Les Magnolias

Les Magnolias, Florent Oiseau (Allary Editions, 2020)

Florent Oiseau aime les losers. Il les croque dans la médiocrité de leur quotidien tout en les rendant à la fois poétiques, magnifiques et inoubliables. Voilà pourquoi son roman, Les Magnolias, est si attachant. 

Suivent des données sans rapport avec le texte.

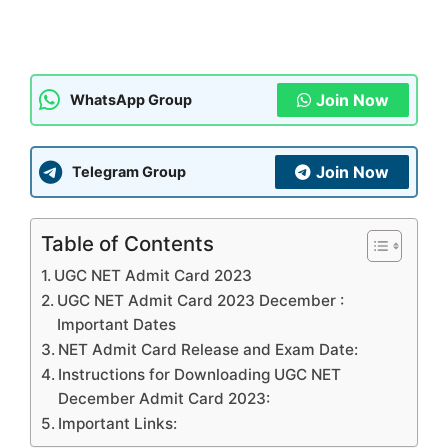
Join Now
WhatsApp Group
Join Now
Telegram Group
Table of Contents
UGC NET Admit Card 2023
UGC NET Admit Card 2023 December :
Important Dates
NET Admit Card Release and Exam Date:
Instructions for Downloading UGC NET
December Admit Card 2023:
Important Links: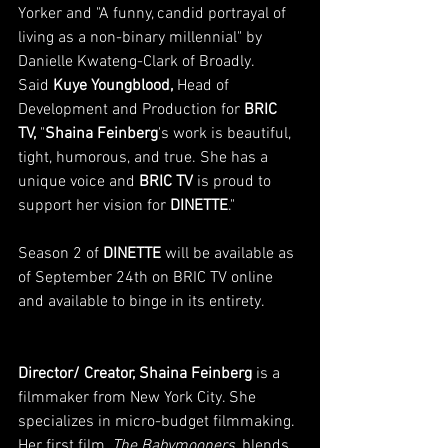
Yorker and "A funny, candid portrayal of 
living as a non-binary millennial" by 
Danielle Kwateng-Clark of Broadly. 
Said 
Kuye Youngblood, 
Head of 
Development and Production for
 BRIC 
TV,
 "
Shaina Feinberg
's work is beautiful, 
tight, humorous, and true. She has a 
unique voice and 
BRIC TV
 is proud to 
support her vision for 
DINETTE
." 
Season 2 of 
DINETTE 
will be available as 
of September 24th on BRIC TV online 
and available to binge in its entirety. 
Director/ Creator, Shaina Feinberg
 is a 
filmmaker from New York City. She 
specializes in micro-budget filmmaking. 
Her first film, 
The Babymooners
, blends 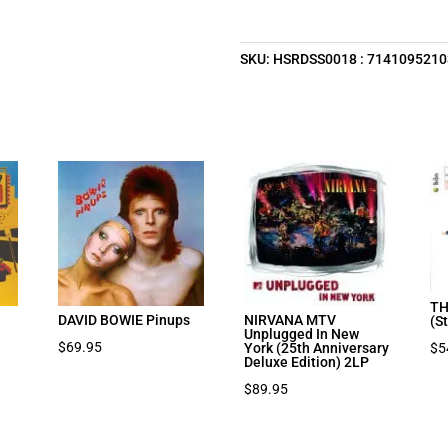
SKU:
HSRDSS0018 : 714109521
TH
DAVID BOWIE Pinups
NIRVANA MTV
(S
Unplugged In New
$
69.95
$
5
York (25th Anniversary
Deluxe Edition) 2LP
$
89.95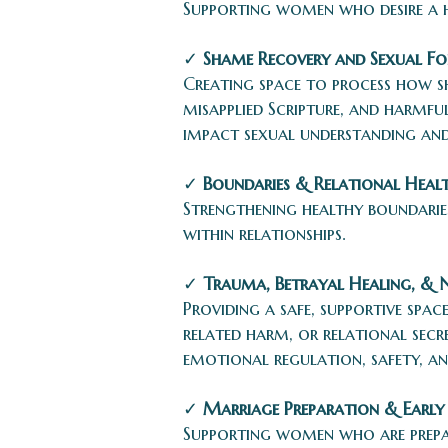
Supporting women who desire a he
✓
Shame Recovery and Sexual F
Creating space to process how s
misapplied Scripture, and harmfu
impact sexual understanding and
✓
Boundaries & Relational Heal
Strengthening healthy boundaries
within relationships.
✓
Trauma, Betrayal Healing, & 
Providing a safe, supportive spa
related harm, or relational sec
emotional regulation, safety, an
✓
Marriage Preparation & Early
Supporting women who are prepar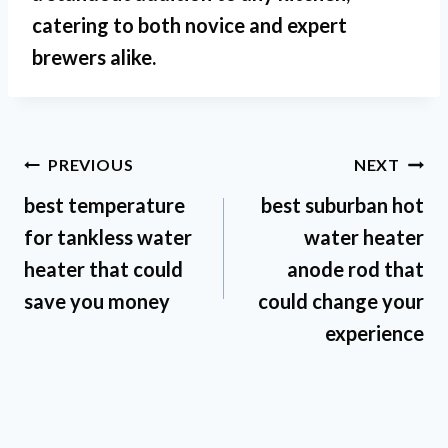
catering to both novice and expert
brewers alike.
Post
PREVIOUS
NEXT
best temperature
best suburban hot
navigation
for tankless water
water heater
heater that could
anode rod that
save you money
could change your
experience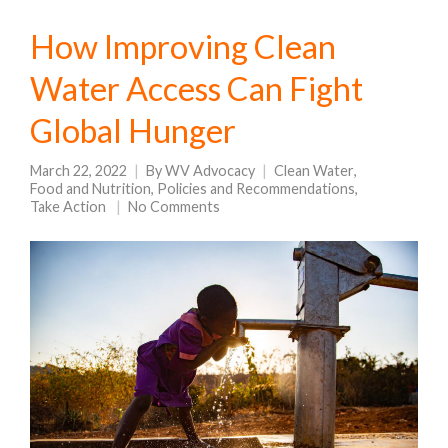
How Improving Clean
Water Access Can Fight
Global Hunger
March 22, 2022
By
WV Advocacy
Clean Water
,
Food and Nutrition
,
Policies and Recommendations
,
Take Action
No Comments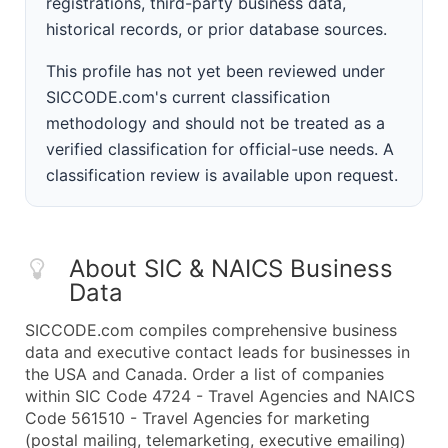
registrations, third-party business data,
historical records, or prior database sources.
This profile has not yet been reviewed under
SICCODE.com's current classification
methodology and should not be treated as a
verified classification for official-use needs. A
classification review is available upon request.
About SIC & NAICS Business
Data
SICCODE.com compiles comprehensive business
data and executive contact leads for businesses in
the USA and Canada. Order a list of companies
within SIC Code 4724 - Travel Agencies and NAICS
Code 561510 - Travel Agencies for marketing
(postal mailing, telemarketing, executive emailing)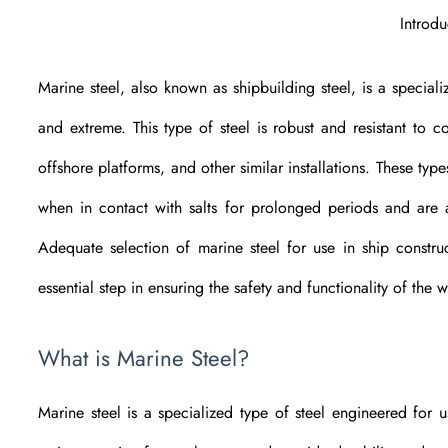
Introdu
Marine steel, also known as shipbuilding steel, is a specia
and extreme. This type of steel is robust and resistant to c
offshore platforms, and other similar installations. These typ
when in contact with salts for prolonged periods and are av
Adequate selection of marine steel for use in ship construc
essential step in ensuring the safety and functionality of the w
What is Marine Steel?
Marine steel is a specialized type of steel engineered for 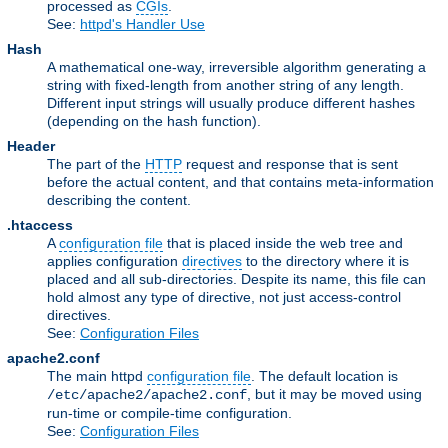
processed as
CGIs
.
See:
httpd's Handler Use
Hash
A mathematical one-way, irreversible algorithm generating a
string with fixed-length from another string of any length.
Different input strings will usually produce different hashes
(depending on the hash function).
Header
The part of the
HTTP
request and response that is sent
before the actual content, and that contains meta-information
describing the content.
.htaccess
A
configuration file
that is placed inside the web tree and
applies configuration
directives
to the directory where it is
placed and all sub-directories. Despite its name, this file can
hold almost any type of directive, not just access-control
directives.
See:
Configuration Files
apache2.conf
The main httpd
configuration file
. The default location is
, but it may be moved using
/etc/apache2/apache2.conf
run-time or compile-time configuration.
See:
Configuration Files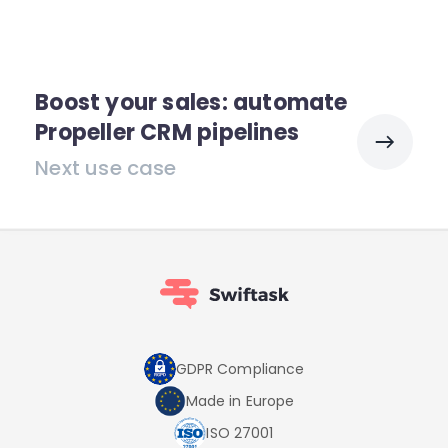
Boost your sales: automate
Propeller CRM pipelines
Next use case
GDPR Compliance
Made in Europe
ISO 27001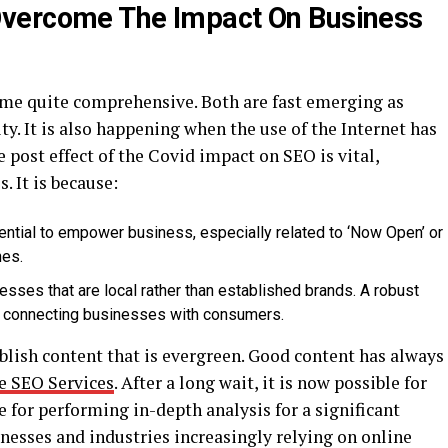
vercome The Impact On Business
me quite comprehensive. Both are fast emerging as
ity. It is also happening when the use of the Internet has
 post effect of the Covid impact on SEO is vital,
. It is because:
sential to empower business, especially related to ‘Now Open’ or
hes.
sses that are local rather than established brands. A robust
 in connecting businesses with consumers.
blish content that is evergreen. Good content has always
e SEO Services
. After a long wait, it is now possible for
 for performing in-depth analysis for a significant
inesses and industries increasingly relying on online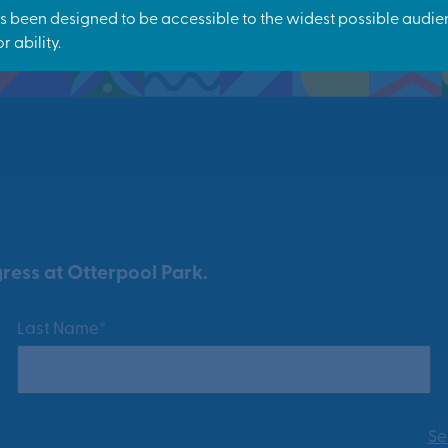
ress at Otterpool Park.
Last Name*
Se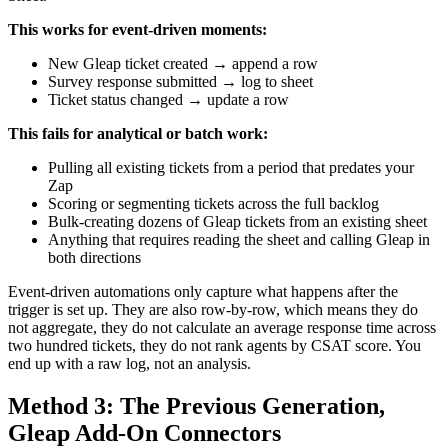
This works for event-driven moments:
New Gleap ticket created → append a row
Survey response submitted → log to sheet
Ticket status changed → update a row
This fails for analytical or batch work:
Pulling all existing tickets from a period that predates your
Zap
Scoring or segmenting tickets across the full backlog
Bulk-creating dozens of Gleap tickets from an existing sheet
Anything that requires reading the sheet and calling Gleap in
both directions
Event-driven automations only capture what happens after the
trigger is set up. They are also row-by-row, which means they do
not aggregate, they do not calculate an average response time across
two hundred tickets, they do not rank agents by CSAT score. You
end up with a raw log, not an analysis.
Method 3: The Previous Generation,
Gleap Add-On Connectors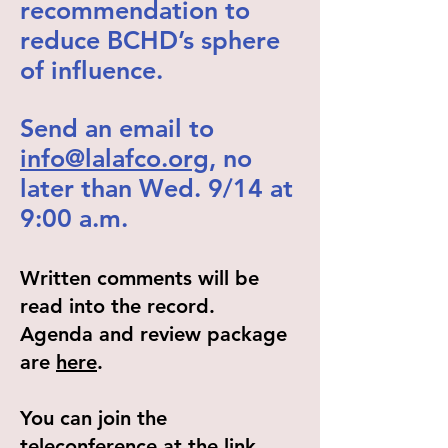
recommendation to
reduce BCHD’s sphere
of influence.
Send an email to
info@lalafco.org
, no
later than Wed. 9/14 at
9:00 a.m.
Written comments will be
read into the record.
Agenda and review package
are
here
.
You can join the
teleconference at the link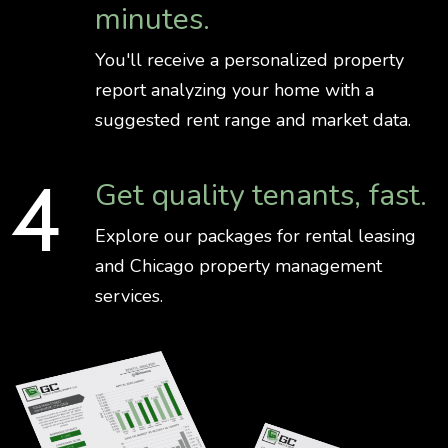
minutes.
You'll receive a personalized property
report analyzing your home with a
suggested rent range and market data.
Get quality tenants, fast.
Explore our packages for rental leasing
and Chicago property management
services.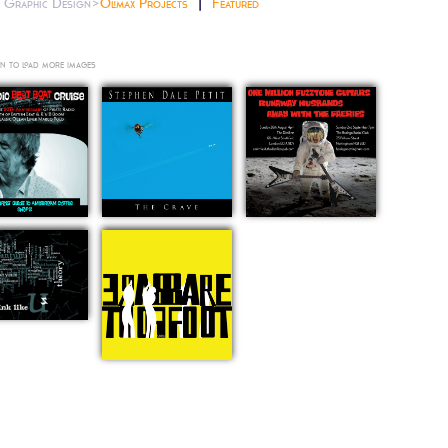
Graphic Design>
Olimax Projects
Featured
n to load more images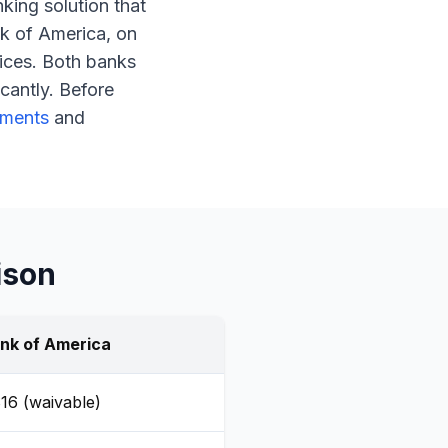
nking solution that
k of America, on
ices. Both banks
cantly. Before
ements
and
ison
nk of America
16 (waivable)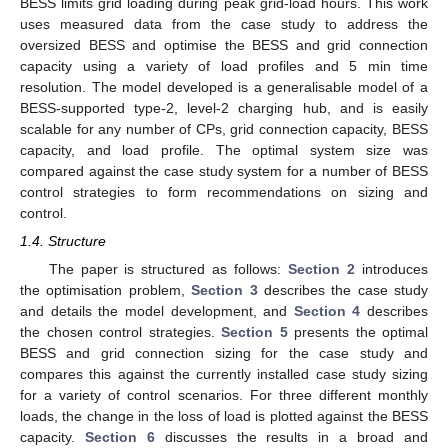
BESS limits grid loading during peak grid-load hours. This work
uses measured data from the case study to address the
oversized BESS and optimise the BESS and grid connection
capacity using a variety of load profiles and 5 min time
resolution. The model developed is a generalisable model of a
BESS-supported type-2, level-2 charging hub, and is easily
scalable for any number of CPs, grid connection capacity, BESS
capacity, and load profile. The optimal system size was
compared against the case study system for a number of BESS
control strategies to form recommendations on sizing and
control.
1.4. Structure
The paper is structured as follows:
Section 2
introduces
the optimisation problem,
Section 3
describes the case study
and details the model development, and
Section 4
describes
the chosen control strategies.
Section 5
presents the optimal
BESS and grid connection sizing for the case study and
compares this against the currently installed case study sizing
for a variety of control scenarios. For three different monthly
loads, the change in the loss of load is plotted against the BESS
capacity.
Section 6
discusses the results in a broad and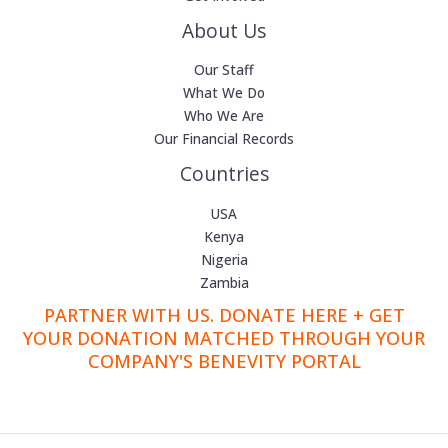
About Us
Our Staff
What We Do
Who We Are
Our Financial Records
Countries
USA
Kenya
Nigeria
Zambia
PARTNER WITH US. DONATE HERE + GET
YOUR DONATION MATCHED THROUGH YOUR
COMPANY'S BENEVITY PORTAL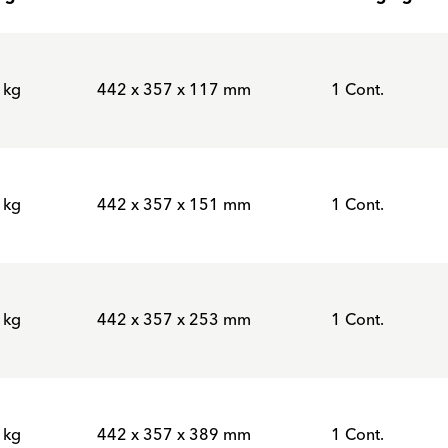
 kg
442 x 357 x 117 mm
1 Cont.
 kg
442 x 357 x 151 mm
1 Cont.
 kg
442 x 357 x 253 mm
1 Cont.
 kg
442 x 357 x 389 mm
1 Cont.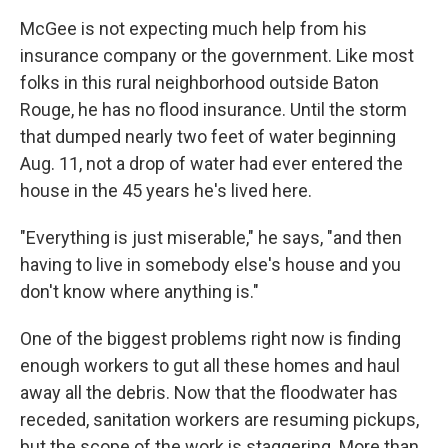
McGee is not expecting much help from his
insurance company or the government. Like most
folks in this rural neighborhood outside Baton
Rouge, he has no flood insurance. Until the storm
that dumped nearly two feet of water beginning
Aug. 11, not a drop of water had ever entered the
house in the 45 years he's lived here.
"Everything is just miserable," he says, "and then
having to live in somebody else's house and you
don't know where anything is."
One of the biggest problems right now is finding
enough workers to gut all these homes and haul
away all the debris. Now that the floodwater has
receded, sanitation workers are resuming pickups,
but the scope of the work is staggering. More than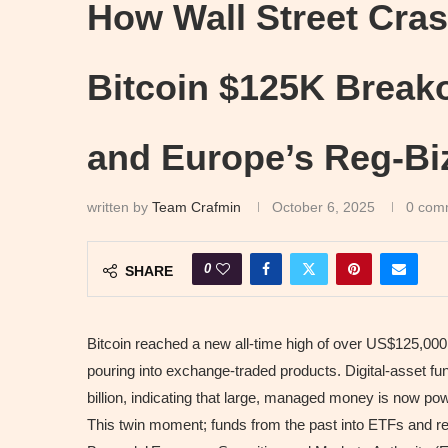
How Wall Street Cras
Bitcoin $125K Break
and Europe’s Reg-Bi
written by
Team Crafmin
October 6, 2025
0 com
0
SHARE
Bitcoin reached a new all-time high of over US$125,000, d
pouring into exchange-traded products. Digital-asset f
billion, indicating that large, managed money is now pow
This twin moment; funds from the past into ETFs and reg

Moi je ne prends que de la macédoine, mais une dose gargantuesque. La macédoine, ça sent le chagrin, je trouve que c’est un plat émouvant. Elle nous rappelle la cantine, les colonies de vacances. Les séminaires moisis organisés par des boîtes ringardes. Mais c’est avant tout un plat d’aire d’autoroute, une entrée fédératrice. Mayonnaise et légumes, quelle audace.

Chez Florent Oiseau, les losers sont légion. Il y a Alain, notre héros, un comédien raté qui aime les restaurants des aires d’autoroute, et puis Rico, son magouilleur de manager. Il y a aussi Michel, l’oncle dépressif, vaguement poète, mis au ban de la famille. Alain est un gentil garçon qui rend visite à sa grand-mère presque sourde et presque aveugle, chaque semaine, à la maison de retraite. Sa dernière prestation date d’il y a dix ans (il jouait un cadavre dans une saga de l’été, sur TF1 !) et il compte sur Rico pour lui dégoter le rôle de sa vie. Rico, lui, vit de menus larcins et, mis à la porte de son appartement, décide de s’incruster dans le studio d’Alain avec son porte-manteau d’un goût douteux et ses recettes de cuisine, non moins douteuses (à vous aussi, l’idée du « sandwich-flageolets-beurre », accompagné d’un rosé tiède, donnera des hauts-le-cœur !). Lorsque la grand-mère d’Alain lui demande de l’aider à mettre fin à ses jours, ce dernier voit sa vie prendre un tout autre sens. Dresser des listes de noms de poneys (Caramel, Jumper, Tonnerre…) ne lui suffit plus, et, même s’il trouve du réconfort dans les bras de Rose, la prostituée qui gare sa camionnette non loin de là, il file se réfugier dans la maison familiale, se rapproche de son oncle et commence à voir la vie de sa grand-mère adorée d’un œil neuf. 

Oui, c’est foutraque. Non, ça ne fait pas rêver. Chez Florent Oiseau, même les plateaux de tournage sont miteux et les road movies se font en Fuego. Rien n’est glamour. On friserait le sordide s’il n’y avait cet humour empreint de tendresse qui irradie chaque page. Et c’est pour cela que j’ai aimé Les Magnolias. Vous aussi, vous vous attacherez à Alain, à sa grand-mère, et à tous les paumés qui apparaissent au fil des pages. 

Je n’ai pas encore lu Je vais m’y mettre (découvert récemment grâce à un web-docu d’Arte sur la procrastination) ni Paris-Venise… mais mon petit doigt me dit que ça ne saurait tarder ! 

Un lecture légère, qui file à toute allure et s’achève le sourire aux lèvres. Idéal pour une soirée d’hiver.

Les Magnolias, de Florent Oiseau, est disponible chez Allary Editions (2020, 224 pages).